Analysis and Detection of Rotor Eccentricity in Permanent Magnet Synchronous Machines Based on Linear Hall Sensors

Rotor eccentricity commonly exists in permanent magnet synchronous machines (PMSMs) due to improper assembly, excessive vibration, and continuous operation. Consequently, the unbalanced magnetic pull, introduced by rotor eccentricity, may lead to unfavorable noise, vibration, and even bear damage, which makes the detection of eccentricity meaningful. Although motor current signal analysis is the most popular method to diagnose eccentricity based on the amplitudes of sideband component, it is a big challenge to classify different types of eccentricities and quantify the eccentric ratio due to the spatiotemporal coupling effect.
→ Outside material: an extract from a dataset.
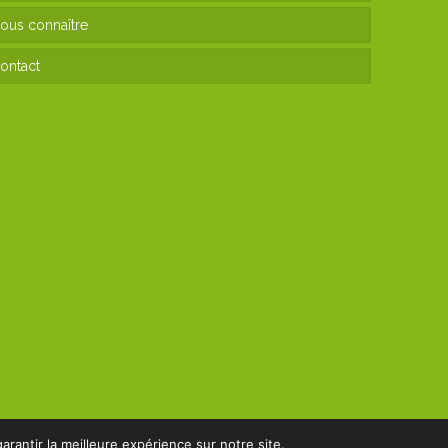
ous connaître
ontact
arantir la meilleure expérience sur notre site.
In this article, by installing a set of Hall sensors at stator slots of PMSMs to measure the magnetic flux density in time domain, the static eccentricity and dynamic eccentricity can be easily separated. This article provides a novel complex-analytical model to reveal the single side band modulation effect in air-gap filed due to dynamic eccentricity. Moreover, a diagnosis algorithm based on frequency-adaptive notch filter is designed to identify the eccentricity type and the corresponding degree. The effectiveness of the novel diagnosis method is validated by both simulations and experiments.

Automated summary

This article introduces a method to separate static eccentricity and dynamic eccentricity by installing Hall sensors to measure magnetic flux density. It also proposes a diagnosis algorithm based on frequency-adaptive notch filter to identify the type and degree of eccentricity.